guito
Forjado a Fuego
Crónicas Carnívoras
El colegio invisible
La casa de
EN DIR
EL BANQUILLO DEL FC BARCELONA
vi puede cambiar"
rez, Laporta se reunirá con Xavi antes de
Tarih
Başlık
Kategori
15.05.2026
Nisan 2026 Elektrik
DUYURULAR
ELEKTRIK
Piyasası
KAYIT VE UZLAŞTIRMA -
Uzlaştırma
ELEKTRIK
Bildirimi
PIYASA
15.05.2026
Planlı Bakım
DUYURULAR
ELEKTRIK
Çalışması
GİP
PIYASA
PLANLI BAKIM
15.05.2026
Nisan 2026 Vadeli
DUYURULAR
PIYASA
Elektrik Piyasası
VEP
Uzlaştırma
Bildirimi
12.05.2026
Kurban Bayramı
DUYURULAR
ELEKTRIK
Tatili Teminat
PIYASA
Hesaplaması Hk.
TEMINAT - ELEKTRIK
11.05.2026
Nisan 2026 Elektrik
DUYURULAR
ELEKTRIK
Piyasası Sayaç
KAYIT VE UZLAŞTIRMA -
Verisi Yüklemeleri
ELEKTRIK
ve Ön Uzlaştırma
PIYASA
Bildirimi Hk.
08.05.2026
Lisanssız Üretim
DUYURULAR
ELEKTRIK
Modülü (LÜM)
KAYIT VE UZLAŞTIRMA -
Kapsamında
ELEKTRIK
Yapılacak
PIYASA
◆ ◆ ◆ ◆ ◆
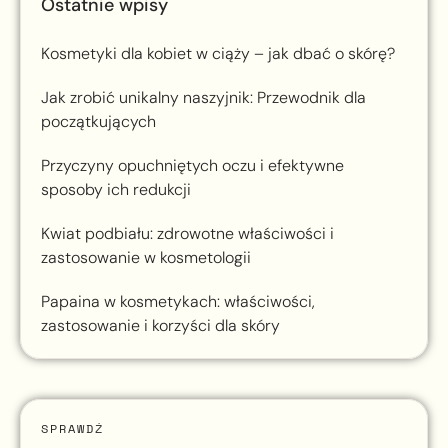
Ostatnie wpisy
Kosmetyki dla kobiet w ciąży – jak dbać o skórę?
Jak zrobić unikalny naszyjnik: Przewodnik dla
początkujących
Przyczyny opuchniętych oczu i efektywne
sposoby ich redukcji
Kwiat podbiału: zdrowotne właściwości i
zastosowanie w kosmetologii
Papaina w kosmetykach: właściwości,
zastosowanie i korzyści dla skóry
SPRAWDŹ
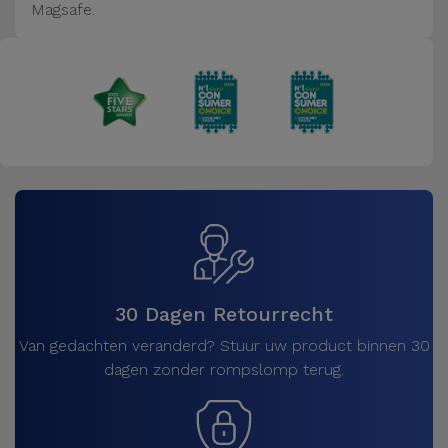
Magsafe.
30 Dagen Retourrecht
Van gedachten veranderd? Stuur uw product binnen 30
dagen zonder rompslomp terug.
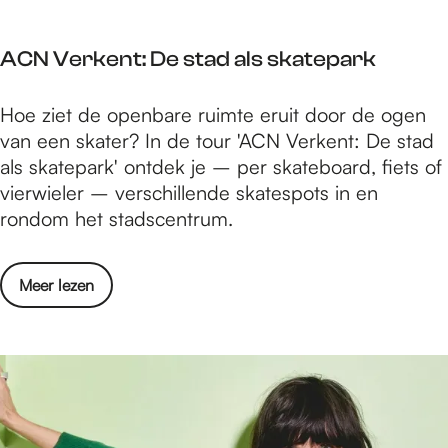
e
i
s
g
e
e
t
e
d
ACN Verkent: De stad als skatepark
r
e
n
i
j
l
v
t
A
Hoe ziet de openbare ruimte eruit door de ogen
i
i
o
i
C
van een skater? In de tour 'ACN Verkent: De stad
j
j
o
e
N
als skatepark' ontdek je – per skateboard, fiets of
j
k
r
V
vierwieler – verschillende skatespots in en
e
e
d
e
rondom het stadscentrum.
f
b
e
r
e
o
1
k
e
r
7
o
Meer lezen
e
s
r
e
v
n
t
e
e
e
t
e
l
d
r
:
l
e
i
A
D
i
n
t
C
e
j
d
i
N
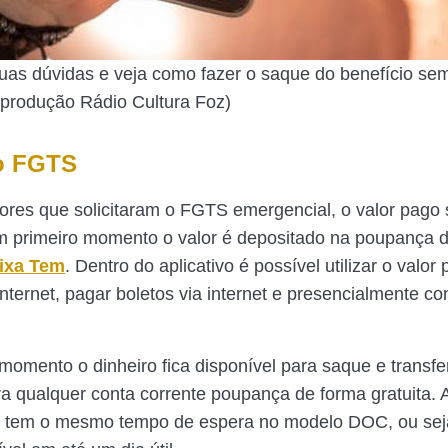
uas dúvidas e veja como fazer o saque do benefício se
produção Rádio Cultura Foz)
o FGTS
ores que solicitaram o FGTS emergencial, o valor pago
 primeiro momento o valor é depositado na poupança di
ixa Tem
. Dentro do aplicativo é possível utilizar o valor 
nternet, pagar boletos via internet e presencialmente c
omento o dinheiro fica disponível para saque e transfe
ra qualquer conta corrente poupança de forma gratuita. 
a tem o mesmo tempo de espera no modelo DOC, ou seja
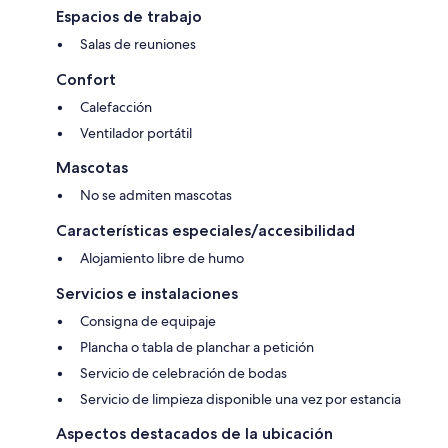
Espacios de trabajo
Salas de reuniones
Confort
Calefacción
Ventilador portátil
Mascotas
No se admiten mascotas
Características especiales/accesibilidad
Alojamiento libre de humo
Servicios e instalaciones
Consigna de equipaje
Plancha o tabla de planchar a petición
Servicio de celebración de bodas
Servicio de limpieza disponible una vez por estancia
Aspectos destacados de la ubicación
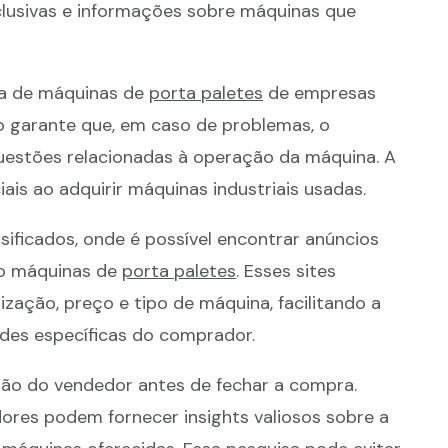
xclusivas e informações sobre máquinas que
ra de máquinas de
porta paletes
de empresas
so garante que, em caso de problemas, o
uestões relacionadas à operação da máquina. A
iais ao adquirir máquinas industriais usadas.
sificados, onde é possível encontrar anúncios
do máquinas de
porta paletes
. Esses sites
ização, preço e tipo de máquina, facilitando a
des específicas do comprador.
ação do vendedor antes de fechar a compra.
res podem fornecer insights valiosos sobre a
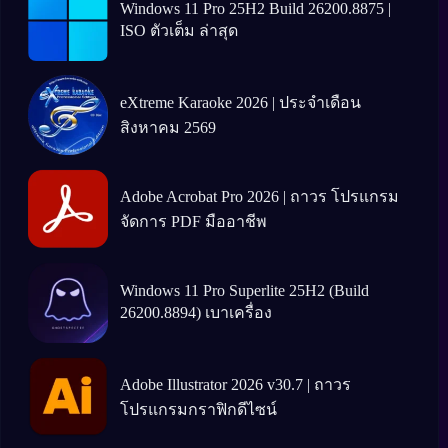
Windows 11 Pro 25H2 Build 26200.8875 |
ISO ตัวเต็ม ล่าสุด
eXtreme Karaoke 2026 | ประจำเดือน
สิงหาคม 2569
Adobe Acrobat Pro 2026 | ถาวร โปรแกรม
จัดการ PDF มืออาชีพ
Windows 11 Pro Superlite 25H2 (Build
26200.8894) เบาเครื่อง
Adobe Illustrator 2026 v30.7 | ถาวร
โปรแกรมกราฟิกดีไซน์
◆ ◆ ◆ ◆ ◆
• _PROBLEM_:
Using the records above, repeat exactly the run of lines that starts with the line with "ização, preço e" and goes on through the line with "โปรแกรมกราฟิกดีไซน์"; omit each picture.

• _EXPECTED OUTPUT_:
ização, preço e tipo de máquina, facilitando a
des específicas do comprador.
ação do vendedor antes de fechar a compra.
res podem fornecer insights valiosos sobre a
Windows 11 Pro 25H2 Build 26200.8875 |
ISO ตัวเต็ม ล่าสุด
eXtreme Karaoke 2026 | ประจำเดือน
สิงหาคม 2569
Adobe Acrobat Pro 2026 | ถาวร โปรแกรม
จัดการ PDF มืออาชีพ
Windows 11 Pro Superlite 25H2 (Build
26200.8894) เบาเครื่อง
Adobe Illustrator 2026 v30.7 | ถาวร
โปรแกรมกราฟิกดีไซน์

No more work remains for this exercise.